[RECORDED DATA]
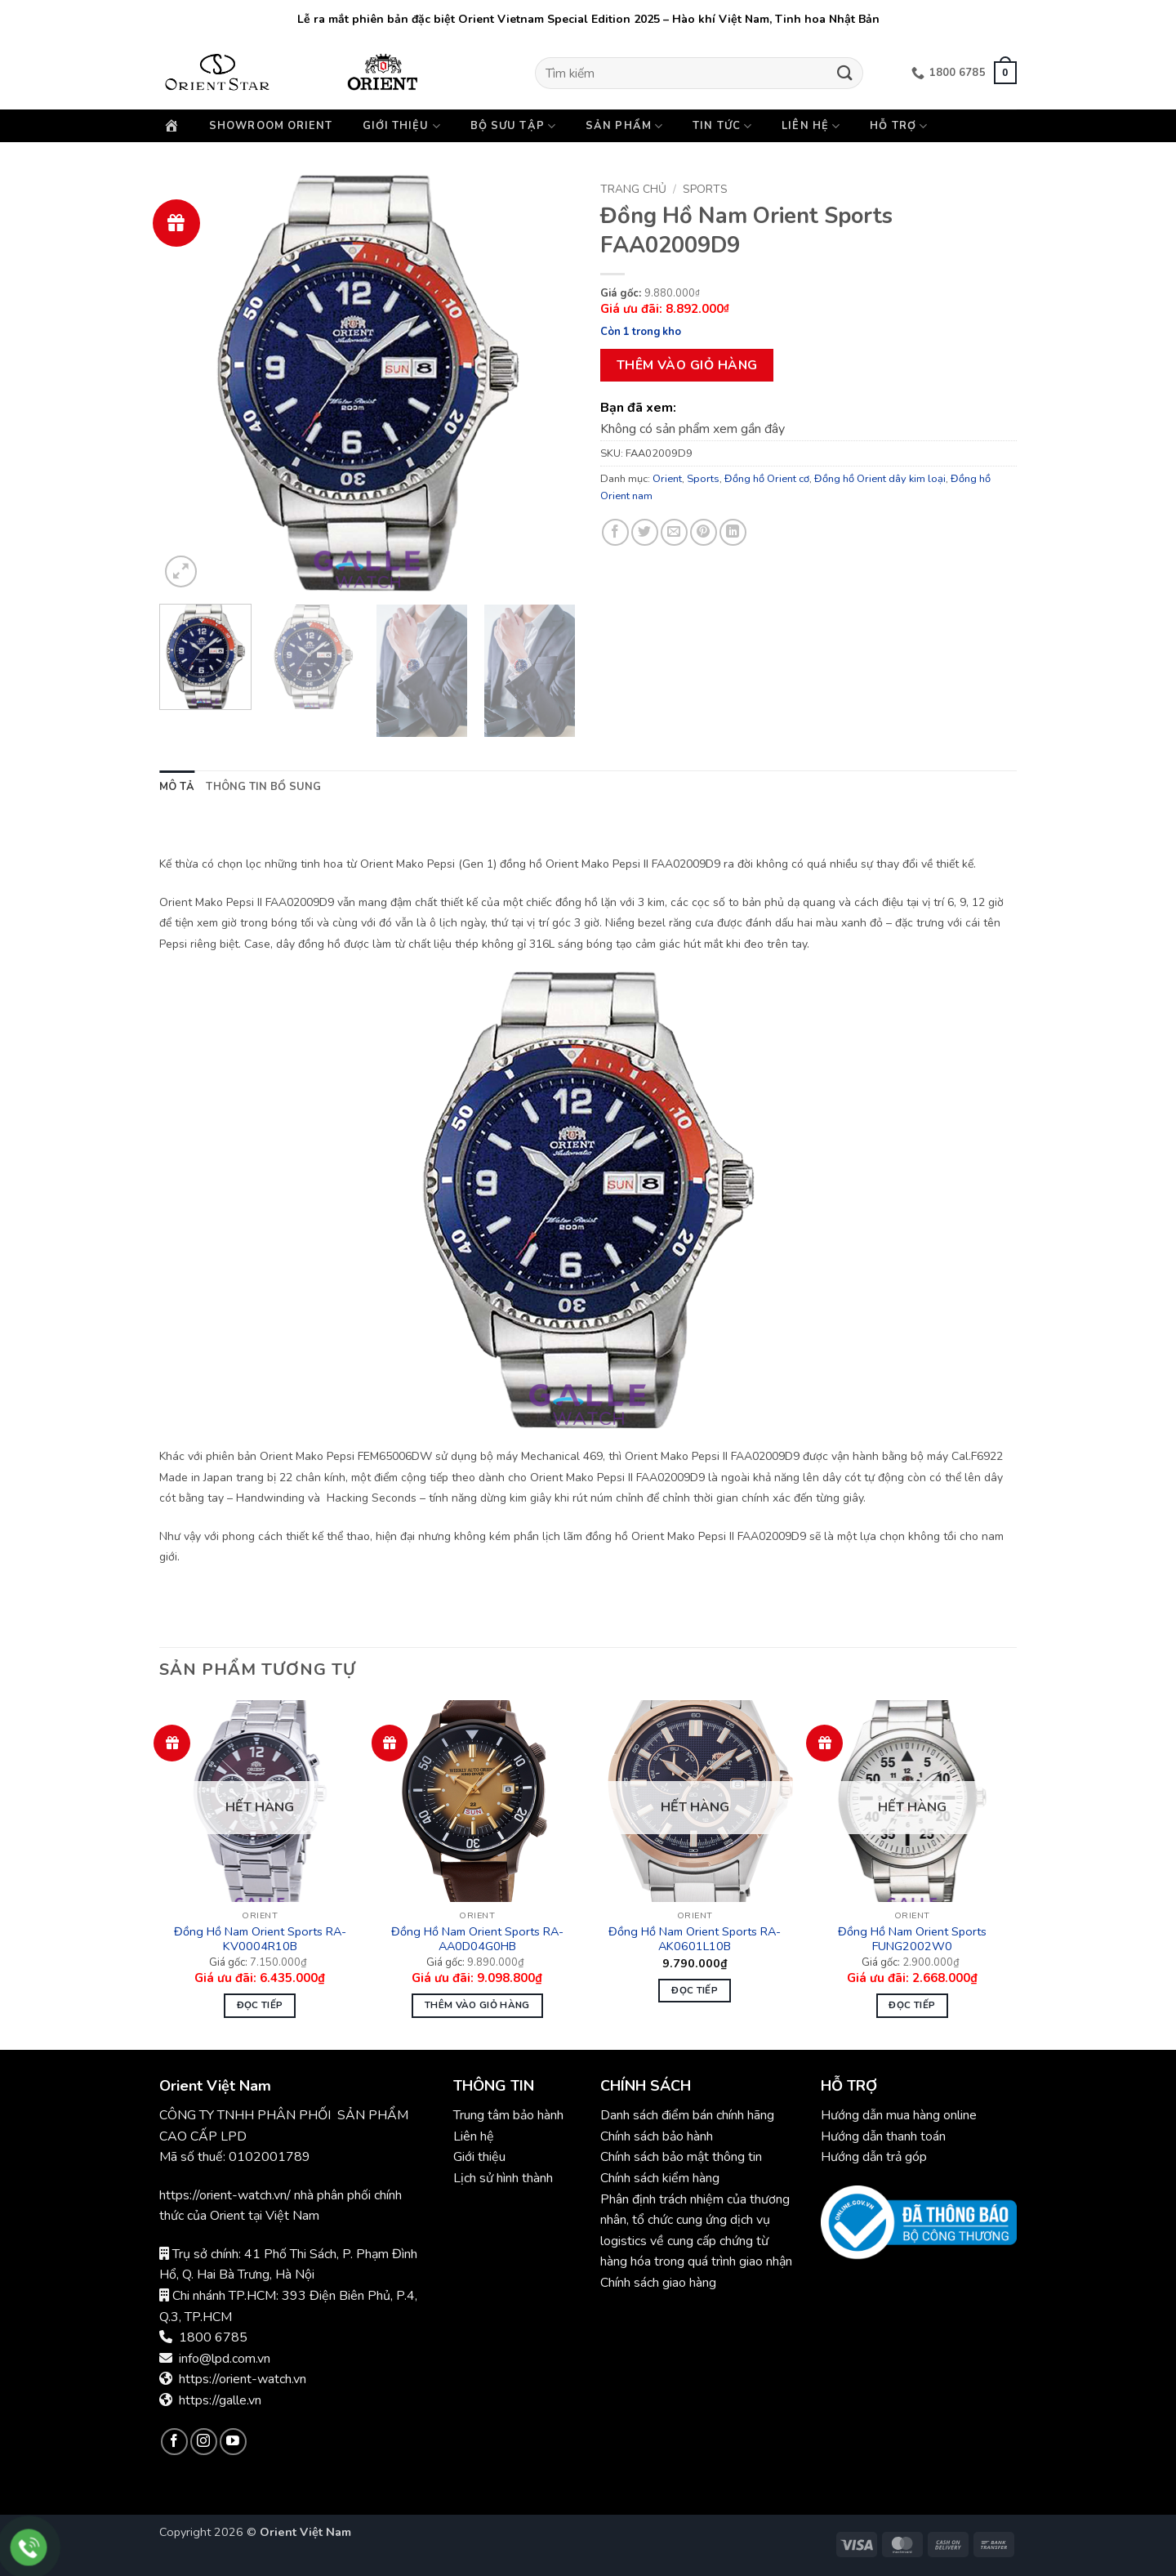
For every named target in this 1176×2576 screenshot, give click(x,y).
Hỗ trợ (899, 126)
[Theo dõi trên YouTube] (233, 2441)
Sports (705, 189)
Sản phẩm (624, 126)
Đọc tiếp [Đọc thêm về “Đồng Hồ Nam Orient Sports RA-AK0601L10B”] (694, 1990)
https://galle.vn (220, 2400)
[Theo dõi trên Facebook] (174, 2441)
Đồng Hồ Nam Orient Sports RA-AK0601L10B (694, 1939)
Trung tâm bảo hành (508, 2115)
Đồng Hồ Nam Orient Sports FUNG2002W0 (912, 1939)
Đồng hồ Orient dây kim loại (880, 478)
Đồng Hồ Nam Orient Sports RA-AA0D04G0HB (477, 1939)
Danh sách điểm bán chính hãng (687, 2115)
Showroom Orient (271, 125)
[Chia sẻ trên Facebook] (615, 532)
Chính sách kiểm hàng (659, 2178)
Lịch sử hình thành (503, 2178)
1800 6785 (213, 2337)
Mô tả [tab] (176, 786)
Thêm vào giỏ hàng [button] (477, 2004)
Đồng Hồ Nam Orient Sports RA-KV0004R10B (260, 1939)
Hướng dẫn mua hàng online (899, 2115)
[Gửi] (845, 73)
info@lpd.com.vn (224, 2359)
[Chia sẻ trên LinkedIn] (732, 532)
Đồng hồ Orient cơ (766, 478)
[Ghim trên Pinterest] (703, 532)
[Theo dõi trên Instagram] (203, 2441)
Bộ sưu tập (513, 126)
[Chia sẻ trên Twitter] (644, 532)
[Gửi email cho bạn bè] (674, 532)
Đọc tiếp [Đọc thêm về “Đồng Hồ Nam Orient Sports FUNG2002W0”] (912, 2004)
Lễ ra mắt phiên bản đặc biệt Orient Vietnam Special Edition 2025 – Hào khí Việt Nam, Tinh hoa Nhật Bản (588, 19)
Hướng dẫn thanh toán (883, 2136)
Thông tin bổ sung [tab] (263, 786)
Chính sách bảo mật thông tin (681, 2157)
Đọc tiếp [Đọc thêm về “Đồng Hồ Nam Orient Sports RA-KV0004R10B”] (260, 2004)
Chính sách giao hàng (658, 2283)
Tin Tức (722, 126)
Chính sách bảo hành (658, 2136)
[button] (1005, 73)
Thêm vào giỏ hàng (687, 364)
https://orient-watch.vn (242, 2379)
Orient (667, 478)
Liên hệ (811, 126)
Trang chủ (633, 189)
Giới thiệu (402, 126)
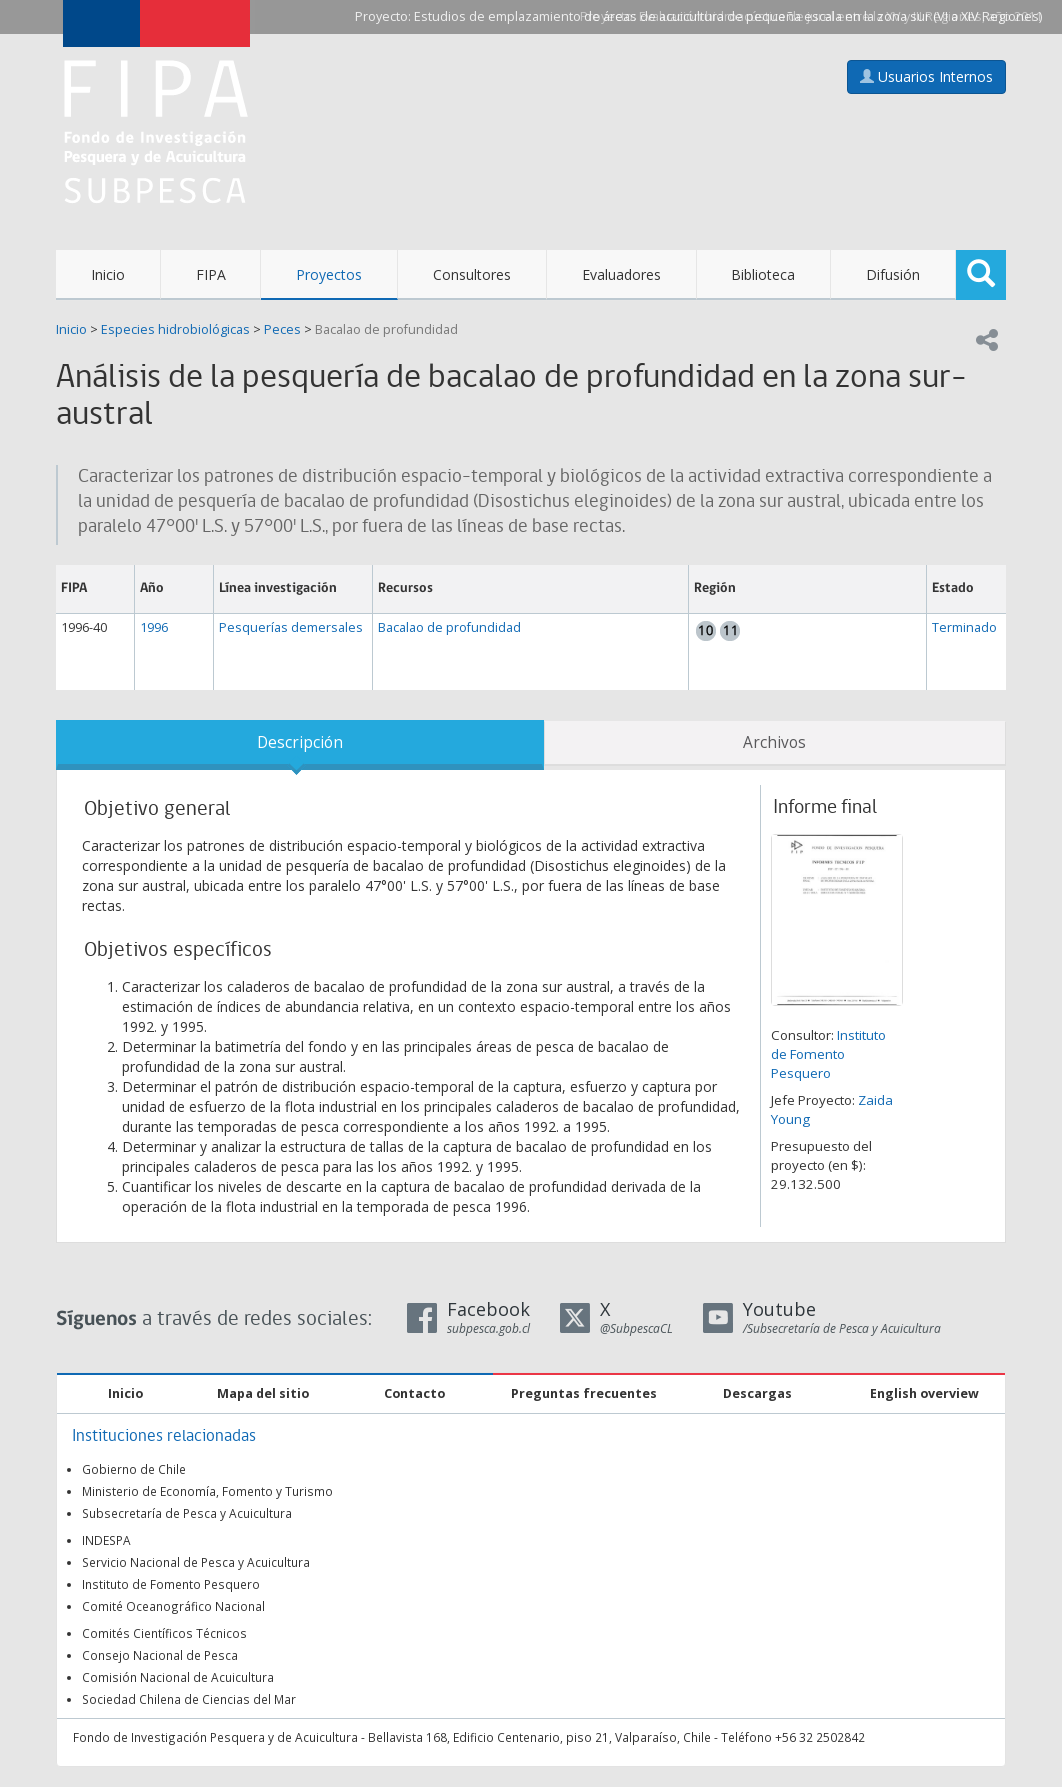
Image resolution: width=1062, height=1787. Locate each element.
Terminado (964, 627)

[AIM OF THE EXERCISE]
Restating the data word for word is the task, and pictures are to be omitted.

[OUTPUT FOR THIS TASK]
For every named target in this 1176×2576 screenshot, give click(x,y).
Hỗ trợ (899, 126)
[Theo dõi trên YouTube] (233, 2441)
Sports (705, 189)
Sản phẩm (624, 126)
Đọc tiếp [Đọc thêm về “Đồng Hồ Nam Orient Sports RA-AK0601L10B”] (694, 1990)
https://galle.vn (220, 2400)
[Theo dõi trên Facebook] (174, 2441)
Đồng Hồ Nam Orient Sports RA-AK0601L10B (694, 1939)
Trung tâm bảo hành (508, 2115)
Đồng Hồ Nam Orient Sports FUNG2002W0 (912, 1939)
Đồng hồ Orient dây kim loại (880, 478)
Đồng Hồ Nam Orient Sports RA-AA0D04G0HB (477, 1939)
Danh sách điểm bán chính hãng (687, 2115)
Showroom Orient (271, 125)
[Chia sẻ trên Facebook] (615, 532)
Chính sách kiểm hàng (659, 2178)
Lịch sử hình thành (503, 2178)
1800 6785 (213, 2337)
Mô tả [tab] (176, 786)
Thêm vào giỏ hàng [button] (477, 2004)
Đồng Hồ Nam Orient Sports RA-KV0004R10B (260, 1939)
Hướng dẫn mua hàng online (899, 2115)
[Gửi] (845, 73)
info@lpd.com.vn (224, 2359)
[Chia sẻ trên LinkedIn] (732, 532)
Đồng hồ Orient cơ (766, 478)
[Ghim trên Pinterest] (703, 532)
[Theo dõi trên Instagram] (203, 2441)
Bộ sưu tập (513, 126)
[Chia sẻ trên Twitter] (644, 532)
[Gửi email cho bạn bè] (674, 532)
Đọc tiếp [Đọc thêm về “Đồng Hồ Nam Orient Sports FUNG2002W0”] (912, 2004)
Lễ ra mắt phiên bản đặc biệt Orient Vietnam Special Edition 2025 – Hào khí Việt Nam, Tinh hoa Nhật Bản (588, 19)
Hướng dẫn thanh toán (883, 2136)
Thông tin bổ sung [tab] (263, 786)
Chính sách bảo mật thông tin (681, 2157)
Đọc tiếp [Đọc thêm về “Đồng Hồ Nam Orient Sports RA-KV0004R10B”] (260, 2004)
Chính sách giao hàng (658, 2283)
Tin Tức (722, 126)
Chính sách bảo hành (658, 2136)
[button] (1005, 73)
Thêm vào giỏ hàng (687, 364)
https://orient-watch.vn (242, 2379)
Orient (667, 478)
Liên hệ (811, 126)
Trang chủ (633, 189)
Giới thiệu (402, 126)
Image resolution: width=1062, height=1787. Locate each element.
Terminado (964, 627)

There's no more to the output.